Swarmers often gather around windows and doors because they are attracted to the light. Winged termites seen coming out of the base of a foundation wall or adjoining porches and patios is another sign that an infestation is brewing. The presence of “mud tunnels” along the inside and outside of a foundation is another sign of termites.

Termite Home Remedies

Before attempting home remedies for termites, it is important to identify the damage, and then take swift action. Below you will find a couple of suggestions to treat a termite problem in your home:

a) Screwdriver and Flashlight:

Identifying a termite problem is not always easy, especially if you don’t know the common signs of an infestation. With a flashlight and screwdriver in hand, go to your basement or crawlspace. Use the butt end of your screwdriver to tap on any wood materials. If the wood sounds hollow, you may have found termite damage. Continue by tapping floor beams, support beams, pillars, and wall boards. If you spot a hole, stick the screwdriver tip inside. If it goes in easily, termites could have caused the hole. Also keep an eye out for mud tunnels (or tubes), termite droppings (reddish brown, black, or tan in color), and insect wings.

b) Seal Out Termites:

A caulking gun and sealant can keep termite intruders out of your home. Seal all cracks, gaps, and holes – especially doors and window frames. Don’t forget to fill in cracks in the foundation. Also, fill in the gaps around wires, cables, and outdoor faucets.

c) Chicken Wire:

Use fine chicken wire or another screen material to cover vents, air filters, and other larger openings that lead inside your home.

d) Boric Acid:

One of the most common pest control options is boric acid because it dries out the body of insects. Place in termite holes, surrounding soil, and other gathering spots.

e) Clean Your Gutters:

Gutters that fill with water and other materials can attract termites. Wet organic material that collects in gutters makes a tasty meal for termites. It is important to remove sources of water close to your home.

f) Reduce Moisture:

Termites need moisture to survive. Make sure you fix leaky basement pipes, water fixtures, and reduce humidity and moisture throughout your home.
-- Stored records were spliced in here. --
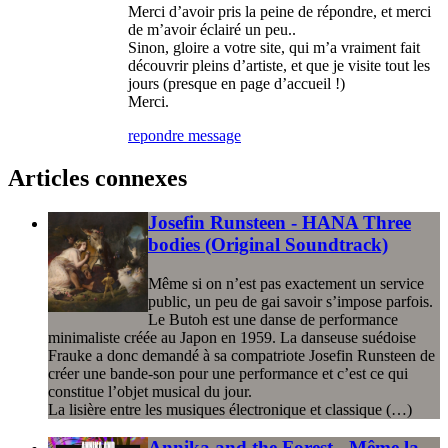
Merci d’avoir pris la peine de répondre, et merci
de m’avoir éclairé un peu..
Sinon, gloire a votre site, qui m’a vraiment fait
découvrir pleins d’artiste, et que je visite tout les
jours (presque en page d’accueil !)
Merci.
repondre message
Articles connexes
Josefin Runsteen - HANA Three
bodies (Original Soundtrack)
Même si on n’est pas exactement un service
public, un peu de gai savoir s’impose parfois.
Le Butoh est une danse de performance
minimaliste créée au Japon en 1959. La danseuse suédoise
Frauke a donc demandé à sa compatriote Josefin Runsteen de
créer une bande-son pour une performance et c’est ce qui
constitue l’objet musical du jour.
La lisière entre les musiques électronique et classique (…)
Annika and the Forest - Même la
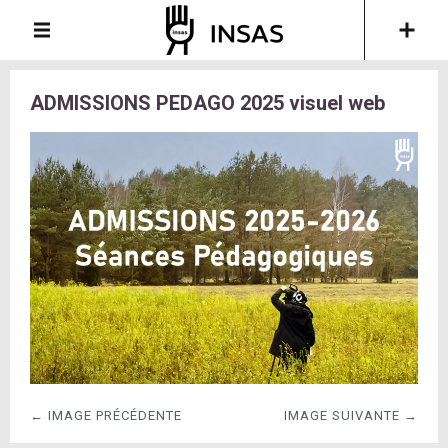
ADMISSIONS PEDAGO 2025 visuel web
← IMAGE PRÉCÉDENTE
IMAGE SUIVANTE →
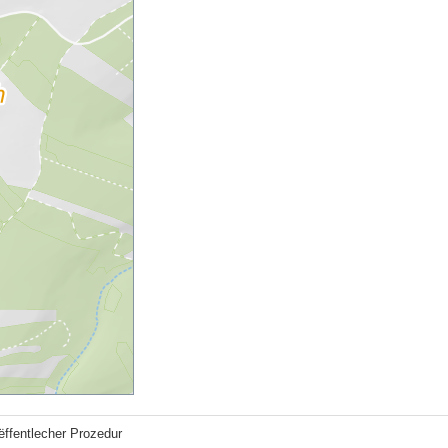
ëffentlecher Prozedur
g) Seek and Destroy Mud Tunnels:

Subterranean termites (the most prevalent species in North America) require constant access to water. If they are denied, their thin skin shrivels in dry air conditions. Above the ground, the termites build mud tunnels that shelter them from the wind and provide humidity. Some homeowners have found these “tunnels” in their homes (such as their basement). Destroy the tunnels to reduce termite access to your home.

h) Remove Wood Debris:

If termites dine on wood, then it’s probably a good idea to remove sources of food from the outside of your home. Clear out brush piles, remove any logs lying around, relocate woodpiles away from your house, and reconsider your use of wood mulch close to the home. Situate wood six inches off of the ground to deter termite activity.

i) Careful Hose Habits:

When watering your garden or yard, avoid hitting materials made out of wood, such as a shed, garage, pile of logs, wooden fence, and the sides of your house.

j) Cardboard:

Since termites are attracted to the cellulose in cardboard, the material makes a decent trap for the insects. Spray three or more flat pieces of cardboard with water, and stack the cardboard together. Place the trap close to termite activity and allow it to sit. After a few days have passed, take the trap outside and immediately burn it. This home remedy for termites will help cut down on their numbers.

k) Non-Wood Materials:

When building a new addition to your home, avoid using wood and opt for materials that do not attract termites, such as cement, brick, and stone. If you must use wood, there are kinds less desirable to the insects, such as cedar, redwood, and juniper.